2.2.2. Le choix d’une échelle d’équivalence

Selon l’INSEE, le niveau de vie d’un ménage correspond au revenu disponible divisé par le nombre d’unités de consommation qui compose le foyer. En ramenant le revenu disponible à un revenu par équivalent-adulte, l’intégration de la composition du ménage facilite la comparaison des revenus entre ménages de taille différente. Le choix d’une échelle d’équivalence permet de tenir compte des économies d’échelle réalisées grâce au partage de biens à usage collectif (logement, équipement du ménage…). Elle reflète également les économies d’échelle réalisées dans la consommation privée, grâce au lien décroissant entre coûts unitaires et quantités achetées. Cette solution repose sur l’estimation faite des coûts monétaires additionnels, générés par tout membre supplémentaire du foyer, en partant de l’hypothèse que la relation entre les dépenses du ménage et sa composition n’est pas proportionnelle : « plus les biens collectifs représentent une part importante de la consommation des ménages, plus les économies d’échelle sont importantes, et plus l’échelle d’équivalence prend une valeur faible » [Hourriez et Olier, 1997, p. 68]. Cette méthode permet de tenir compte des différentiels de coûts liés à l’âge, en distinguant par exemple les enfants des adultes.

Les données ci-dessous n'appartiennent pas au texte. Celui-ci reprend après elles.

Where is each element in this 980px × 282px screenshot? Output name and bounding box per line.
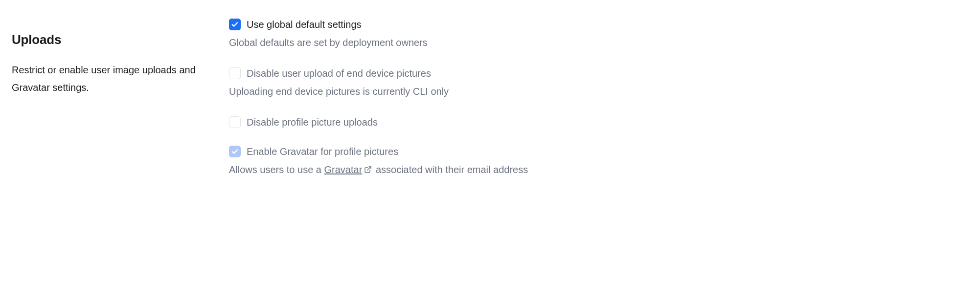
enable-gravatar-help-prefix: Allows users to use a bbox=[229, 164, 324, 175]
enable-gravatar-help-suffix: associated with their email address bbox=[373, 164, 528, 175]
disable-profile-pictures-label[interactable]: Disable profile picture uploads bbox=[247, 117, 378, 128]
enable-gravatar-checkbox[interactable] bbox=[229, 146, 241, 157]
section-title: Uploads bbox=[12, 32, 209, 47]
external-link-icon bbox=[364, 163, 372, 171]
disable-device-pictures-checkbox[interactable] bbox=[229, 67, 241, 79]
option-row: Disable profile picture uploads bbox=[229, 116, 968, 128]
option-row: Disable user upload of end device pictur… bbox=[229, 67, 968, 79]
svg-line-0 bbox=[367, 167, 371, 170]
gravatar-link[interactable]: Gravatar bbox=[324, 164, 363, 175]
section-options-column: Use global default settings Global defau… bbox=[229, 19, 968, 177]
enable-gravatar-help: Allows users to use a Gravatar associate… bbox=[229, 162, 968, 177]
disable-device-pictures-label[interactable]: Disable user upload of end device pictur… bbox=[247, 68, 431, 79]
section-description: Restrict or enable user image uploads an… bbox=[12, 61, 209, 96]
use-global-defaults-label[interactable]: Use global default settings bbox=[247, 19, 362, 30]
option-disable-profile-pictures: Disable profile picture uploads bbox=[229, 116, 968, 128]
use-global-defaults-help: Global defaults are set by deployment ow… bbox=[229, 35, 968, 50]
use-global-defaults-checkbox[interactable] bbox=[229, 19, 241, 30]
checkmark-icon bbox=[231, 148, 239, 155]
gravatar-link-text: Gravatar bbox=[324, 164, 363, 175]
option-disable-device-pictures: Disable user upload of end device pictur… bbox=[229, 67, 968, 99]
uploads-settings-section: Uploads Restrict or enable user image up… bbox=[12, 19, 968, 177]
enable-gravatar-label[interactable]: Enable Gravatar for profile pictures bbox=[247, 146, 398, 157]
checkmark-icon bbox=[231, 21, 239, 28]
option-row: Use global default settings bbox=[229, 19, 968, 30]
section-header-column: Uploads Restrict or enable user image up… bbox=[12, 19, 229, 96]
disable-device-pictures-help: Uploading end device pictures is current… bbox=[229, 84, 968, 99]
option-use-global-defaults: Use global default settings Global defau… bbox=[229, 19, 968, 50]
option-enable-gravatar: Enable Gravatar for profile pictures All… bbox=[229, 146, 968, 177]
option-row: Enable Gravatar for profile pictures bbox=[229, 146, 968, 157]
disable-profile-pictures-checkbox[interactable] bbox=[229, 116, 241, 128]
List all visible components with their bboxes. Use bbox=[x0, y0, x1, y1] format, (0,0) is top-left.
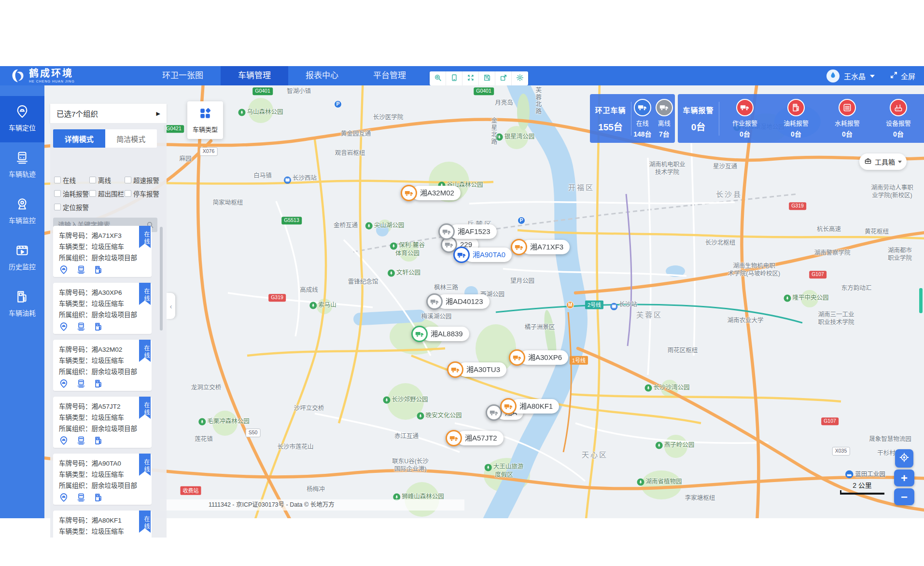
pin-car-blue-icon[interactable] bbox=[59, 265, 69, 276]
vehicle-marker-plate: 湘A30XP6 bbox=[520, 350, 568, 365]
vehicle-marker[interactable]: 湘A80KF1 bbox=[500, 398, 559, 414]
filter-checkbox[interactable]: 停车报警 bbox=[125, 189, 163, 198]
vehicle-card[interactable]: 车牌号码：湘A57JT2车辆类型：垃圾压缩车所属组织：厨余垃圾项目部在线 bbox=[53, 397, 152, 448]
pin-car-blue-icon[interactable] bbox=[59, 436, 69, 447]
nav-item-4[interactable]: 平台管理 bbox=[356, 66, 423, 85]
track-blue-icon[interactable] bbox=[76, 436, 86, 447]
checkbox-icon[interactable] bbox=[54, 177, 61, 183]
vehicle-card[interactable]: 车牌号码：湘A80KF1车辆类型：垃圾压缩车所属组织：厨余垃圾项目部在线 bbox=[53, 511, 152, 538]
vehicle-marker[interactable]: 湘A30XP6 bbox=[509, 349, 568, 366]
vehicle-marker[interactable]: 湘A32M02 bbox=[401, 185, 461, 201]
vehicle-marker[interactable]: 湘AL8839 bbox=[411, 326, 469, 342]
poi-label: 索马山 bbox=[318, 302, 336, 308]
sidebar-item-3[interactable]: 车辆监控 bbox=[0, 189, 44, 235]
expand-button[interactable] bbox=[462, 71, 479, 85]
track-blue-icon[interactable] bbox=[76, 379, 86, 390]
locate-button[interactable] bbox=[895, 449, 913, 468]
filter-checkbox[interactable]: 离线 bbox=[89, 175, 125, 185]
settings-button[interactable] bbox=[512, 71, 528, 85]
user-name[interactable]: 王水晶 bbox=[844, 71, 866, 81]
fuel-blue-icon[interactable] bbox=[94, 493, 103, 504]
map-poi: G107 bbox=[809, 271, 826, 278]
checkbox-icon[interactable] bbox=[125, 177, 131, 183]
nav-item-1[interactable]: 环卫一张图 bbox=[145, 66, 221, 85]
content-area: 车辆定位车辆轨迹车辆监控历史监控车辆油耗 bbox=[0, 85, 924, 518]
org-selector[interactable]: 已选7个组织 ▶ bbox=[50, 104, 167, 123]
vehicle-marker[interactable]: 湘AF1523 bbox=[438, 223, 497, 240]
save-button[interactable] bbox=[479, 71, 495, 85]
alarm-stat-label: 设备报警 bbox=[886, 118, 911, 127]
track-blue-icon[interactable] bbox=[76, 493, 86, 504]
vehicle-marker-plate: 湘A80KF1 bbox=[511, 399, 559, 414]
fuel-blue-icon[interactable] bbox=[94, 379, 103, 390]
map-poi: 雷锋纪念馆 bbox=[348, 278, 378, 286]
sidebar-item-2[interactable]: 车辆轨迹 bbox=[0, 142, 44, 189]
poi-label: 狮峰山森林公园 bbox=[402, 493, 444, 500]
zoom-search-button[interactable] bbox=[430, 71, 446, 85]
vehicle-type-button[interactable]: 车辆类型 bbox=[187, 101, 223, 139]
park-icon bbox=[390, 242, 397, 249]
vehicle-card-actions bbox=[59, 265, 146, 276]
checkbox-icon[interactable] bbox=[54, 190, 61, 197]
filter-checkbox[interactable]: 油耗报警 bbox=[54, 189, 89, 198]
mode-tab-2[interactable]: 简洁模式 bbox=[105, 129, 157, 148]
checkbox-icon[interactable] bbox=[89, 190, 96, 197]
vehicle-marker[interactable]: 湘AD40123 bbox=[426, 293, 490, 310]
user-avatar[interactable] bbox=[826, 69, 840, 83]
chevron-down-icon bbox=[898, 161, 902, 163]
poi-label: 术学院(马坡岭校区) bbox=[728, 270, 780, 277]
nav-item-3[interactable]: 报表中心 bbox=[288, 66, 356, 85]
checkbox-icon[interactable] bbox=[89, 177, 96, 183]
sidebar-item-label: 车辆轨迹 bbox=[0, 169, 44, 179]
panel-collapse-button[interactable]: ‹ bbox=[167, 293, 175, 319]
sidebar-item-1[interactable]: 车辆定位 bbox=[0, 96, 44, 142]
sidebar-item-5[interactable]: 车辆油耗 bbox=[0, 281, 44, 328]
sidebar-item-4[interactable]: 历史监控 bbox=[0, 235, 44, 281]
fuel-blue-icon[interactable] bbox=[94, 265, 103, 276]
nav-item-2[interactable]: 车辆管理 bbox=[221, 66, 288, 85]
poi-label: 蓝田工业园 bbox=[855, 471, 885, 478]
export-button[interactable] bbox=[495, 71, 512, 85]
vehicle-card[interactable]: 车牌号码：湘A71XF3车辆类型：垃圾压缩车所属组织：厨余垃圾项目部在线 bbox=[53, 226, 152, 277]
pin-car-blue-icon[interactable] bbox=[59, 493, 69, 504]
track-blue-icon[interactable] bbox=[76, 265, 86, 276]
checkbox-icon[interactable] bbox=[125, 190, 131, 197]
fuel-blue-icon[interactable] bbox=[94, 436, 103, 447]
vehicle-marker[interactable]: 湘A57JT2 bbox=[446, 430, 504, 446]
park-icon bbox=[365, 222, 373, 230]
toolbox-button[interactable]: 工具箱 bbox=[859, 153, 907, 170]
chevron-down-icon[interactable] bbox=[870, 75, 875, 78]
scrollbar[interactable] bbox=[160, 227, 163, 331]
vehicle-marker[interactable]: 湘A71XF3 bbox=[511, 239, 570, 255]
filter-checkbox[interactable]: 超速报警 bbox=[125, 175, 163, 185]
map-poi: 晚安文化公园 bbox=[417, 412, 462, 420]
filter-checkbox[interactable]: 定位报警 bbox=[54, 202, 89, 212]
pin-car-blue-icon[interactable] bbox=[59, 322, 69, 333]
fullscreen-button[interactable]: 全屏 bbox=[890, 71, 915, 81]
filter-checkbox[interactable]: 超出围栏 bbox=[89, 189, 125, 198]
pin-car-blue-icon[interactable] bbox=[59, 379, 69, 390]
zoom-out-button[interactable]: − bbox=[894, 488, 914, 505]
vehicle-marker[interactable]: 湘A30TU3 bbox=[447, 361, 506, 378]
track-blue-icon[interactable] bbox=[76, 322, 86, 333]
checkbox-icon[interactable] bbox=[54, 204, 61, 210]
zoom-in-button[interactable]: + bbox=[894, 469, 914, 486]
vehicle-marker-plate: 湘A32M02 bbox=[412, 186, 461, 200]
screenshot-button[interactable] bbox=[446, 71, 462, 85]
scale-bar bbox=[840, 490, 884, 495]
vehicle-card[interactable]: 车牌号码：湘A32M02车辆类型：垃圾压缩车所属组织：厨余垃圾项目部在线 bbox=[53, 340, 152, 391]
poi-label: 燕子岭公园 bbox=[664, 442, 695, 448]
mode-tab-1[interactable]: 详情模式 bbox=[53, 129, 105, 148]
vehicle-card[interactable]: 车牌号码：湘A30XP6车辆类型：垃圾压缩车所属组织：厨余垃圾项目部在线 bbox=[53, 283, 152, 334]
vehicle-marker[interactable]: 湘A90TA0 bbox=[453, 247, 512, 263]
export-icon bbox=[500, 74, 507, 83]
map-poi: M长沙站 bbox=[610, 301, 637, 310]
logo-swoosh-icon bbox=[10, 68, 25, 83]
filter-checkbox[interactable]: 在线 bbox=[54, 175, 89, 185]
fuel-blue-icon[interactable] bbox=[94, 322, 103, 333]
vehicle-card[interactable]: 车牌号码：湘A90TA0车辆类型：垃圾压缩车所属组织：厨余垃圾项目部在线 bbox=[53, 454, 152, 505]
vehicle-type: 车辆类型：垃圾压缩车 bbox=[59, 241, 146, 252]
map-canvas[interactable]: 智湖小镇G0401G0401乌山森林公园长沙医学院P月亮岛银星湾公园黄金园互通观… bbox=[44, 85, 924, 518]
park-icon bbox=[485, 464, 492, 471]
vehicle-marker-plate: 湘A90TA0 bbox=[464, 248, 512, 262]
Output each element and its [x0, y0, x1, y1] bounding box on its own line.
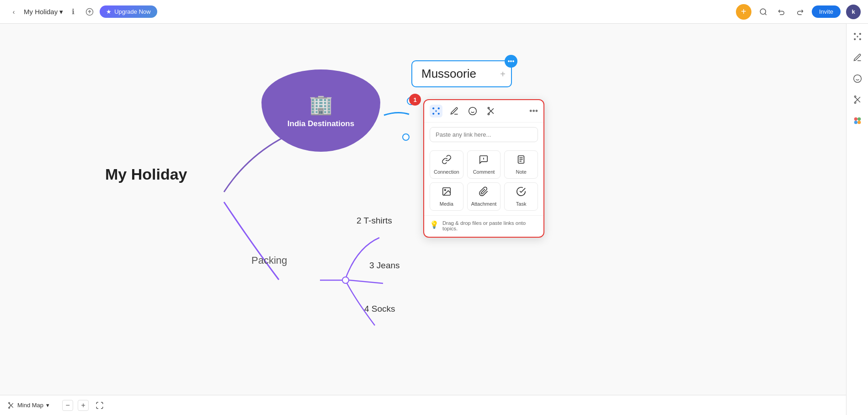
topbar: ‹ My Holiday ▾ ℹ ★ Upgrade Now + Invite … [0, 0, 868, 24]
notification-badge: 1 [409, 94, 421, 106]
avatar[interactable]: k [846, 5, 861, 19]
svg-point-37 [857, 121, 861, 124]
topbar-right: + Invite k [736, 4, 861, 20]
sidebar-color-icon[interactable] [850, 113, 865, 128]
tshirt-node[interactable]: 2 T-shirts [357, 216, 392, 226]
attachment-icon [479, 186, 489, 199]
comment-action-button[interactable]: Comment [467, 150, 501, 179]
svg-point-35 [857, 117, 861, 121]
note-action-button[interactable]: Note [504, 150, 538, 179]
media-label: Media [440, 201, 453, 207]
svg-point-24 [854, 38, 856, 40]
search-button[interactable] [757, 5, 770, 18]
svg-point-25 [859, 38, 861, 40]
map-type-label: Mind Map [17, 402, 43, 409]
svg-point-23 [859, 33, 861, 35]
svg-point-27 [853, 75, 861, 83]
hint-icon: 💡 [430, 220, 439, 229]
svg-point-6 [438, 113, 440, 115]
undo-button[interactable] [775, 5, 788, 18]
sidebar-connections-icon[interactable] [850, 29, 865, 44]
central-node[interactable]: My Holiday [105, 165, 187, 183]
svg-point-7 [435, 110, 437, 112]
packing-label: Packing [251, 255, 287, 266]
svg-point-26 [857, 36, 858, 37]
svg-point-4 [438, 107, 440, 109]
india-node-icon: 🏢 [309, 93, 333, 116]
mussoorie-container: Mussoorie + ••• [411, 60, 512, 87]
invite-button[interactable]: Invite [812, 5, 841, 18]
fullscreen-button[interactable] [93, 399, 106, 412]
paste-link-input[interactable] [430, 127, 538, 142]
comment-label: Comment [473, 169, 495, 175]
svg-point-3 [432, 107, 434, 109]
jeans-label: 3 Jeans [369, 261, 400, 270]
note-icon [516, 154, 526, 167]
task-label: Task [516, 201, 527, 207]
project-chevron-icon: ▾ [59, 8, 63, 16]
packing-connector-dot [342, 277, 349, 284]
info-button[interactable]: ℹ [67, 5, 80, 18]
mussoorie-add-icon[interactable]: + [500, 69, 506, 79]
redo-button[interactable] [793, 5, 806, 18]
attachment-label: Attachment [471, 201, 497, 207]
sidebar-style-icon[interactable] [850, 50, 865, 65]
svg-point-5 [432, 113, 434, 115]
svg-point-1 [760, 9, 766, 14]
mussoorie-node[interactable]: Mussoorie + ••• [411, 60, 512, 87]
sidebar-emoji-icon[interactable] [850, 71, 865, 86]
attachment-action-button[interactable]: Attachment [467, 182, 501, 211]
back-button[interactable]: ‹ [7, 5, 20, 18]
task-action-button[interactable]: Task [504, 182, 538, 211]
upgrade-star-icon: ★ [106, 8, 112, 15]
socks-node[interactable]: 4 Socks [364, 304, 395, 314]
svg-point-8 [469, 107, 477, 115]
connections-tool-button[interactable] [430, 105, 442, 117]
media-action-button[interactable]: Media [430, 182, 463, 211]
right-sidebar [846, 24, 868, 415]
comment-icon [479, 154, 489, 167]
style-tool-button[interactable] [448, 105, 461, 117]
svg-point-36 [854, 121, 857, 124]
map-type-selector[interactable]: Mind Map ▾ [7, 402, 49, 409]
project-name-label: My Holiday [24, 8, 58, 16]
upgrade-label: Upgrade Now [114, 8, 151, 15]
india-destinations-node[interactable]: 🏢 India Destinations [261, 69, 380, 152]
jeans-node[interactable]: 3 Jeans [369, 261, 400, 271]
project-name[interactable]: My Holiday ▾ [24, 8, 63, 16]
packing-node[interactable]: Packing [251, 255, 287, 266]
zoom-controls: − + [62, 399, 106, 412]
popup-hint: 💡 Drag & drop files or paste links onto … [424, 215, 543, 237]
popup-more-button[interactable]: ••• [529, 106, 538, 116]
svg-point-34 [854, 117, 857, 121]
connection-icon [442, 154, 452, 167]
upload-button[interactable] [83, 5, 96, 18]
canvas: My Holiday 🏢 India Destinations Mussoori… [0, 24, 868, 415]
connection-action-button[interactable]: Connection [430, 150, 463, 179]
upgrade-button[interactable]: ★ Upgrade Now [100, 5, 157, 18]
central-node-label: My Holiday [105, 165, 187, 183]
socks-label: 4 Socks [364, 304, 395, 314]
note-label: Note [516, 169, 527, 175]
media-icon [442, 186, 452, 199]
topbar-left: ‹ My Holiday ▾ ℹ ★ Upgrade Now [7, 5, 732, 18]
add-button[interactable]: + [736, 4, 751, 20]
india-node-label: India Destinations [288, 119, 354, 128]
map-type-chevron: ▾ [46, 402, 49, 409]
india-connection-dot [402, 133, 410, 141]
popup-actions-grid: Connection Comment Note Me [424, 147, 543, 214]
zoom-in-button[interactable]: + [78, 400, 89, 411]
bottombar: Mind Map ▾ − + [0, 395, 846, 415]
sidebar-cut-icon[interactable] [850, 92, 865, 107]
cut-tool-button[interactable] [485, 105, 497, 117]
task-icon [516, 186, 526, 199]
connection-label: Connection [434, 169, 459, 175]
svg-point-21 [444, 189, 446, 191]
popup-toolbar: ••• [424, 100, 543, 122]
tshirt-label: 2 T-shirts [357, 216, 392, 225]
mussoorie-options-button[interactable]: ••• [505, 55, 517, 68]
zoom-out-button[interactable]: − [62, 400, 73, 411]
hint-text: Drag & drop files or paste links onto to… [442, 220, 538, 231]
emoji-tool-button[interactable] [466, 105, 479, 117]
svg-point-22 [854, 33, 856, 35]
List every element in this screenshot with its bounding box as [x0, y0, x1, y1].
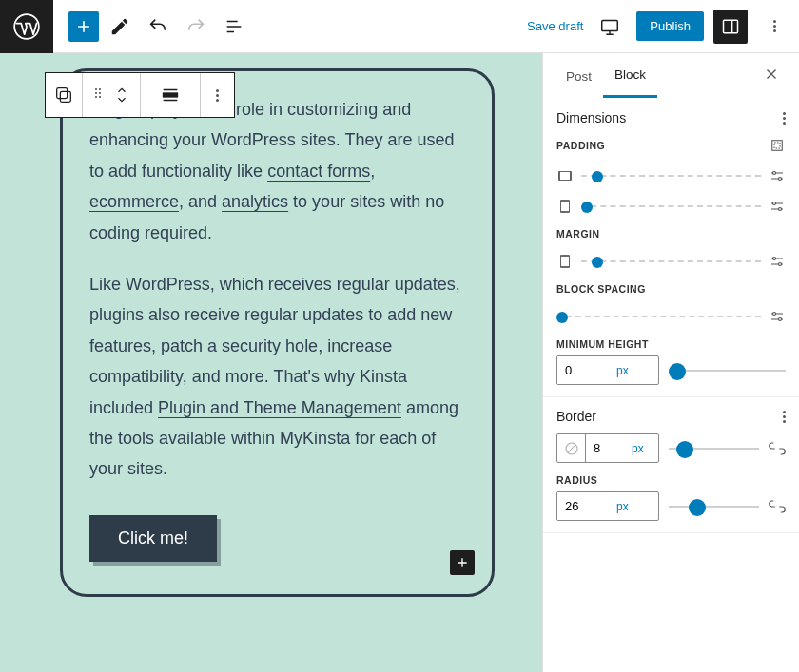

En dépit de justifications intuitives incontestables, la détermination d’une échelle d’équivalence est plus complexe qu’il ne paraît a priori car elle est soumise à un certain nombre de conventions plus ou moins implicites qui suscitent de nombreuses controverses [Lechene, 1993]. La plupart des modèles supposent par exemple, que le ménage se caractérise par un système unique de préférences et que tous les membres du ménage disposent d’un même niveau de vie (l’inégalité interne au ménage n’est pas prise en considération), ce que ne confirment pas toujours les résultats empiriques. Autre hypothèse controversée, on considère le plus souvent que les coûts supplémentaires liés à une modification de la composition du foyer sont indépendants du niveau de revenu initial 1 , bien que les tests conduisent en général rejeter ce postulat initial. En tout état de cause, bien que ces échelles soient difficiles à estimer et bien qu’il n’existe pas vraiment d’accord sur les hypothèses qu’elles sous-tendent, il paraît difficile de considérer qu’elles n’ont aucun intérêt pour évaluer le bien-être d’un ménage.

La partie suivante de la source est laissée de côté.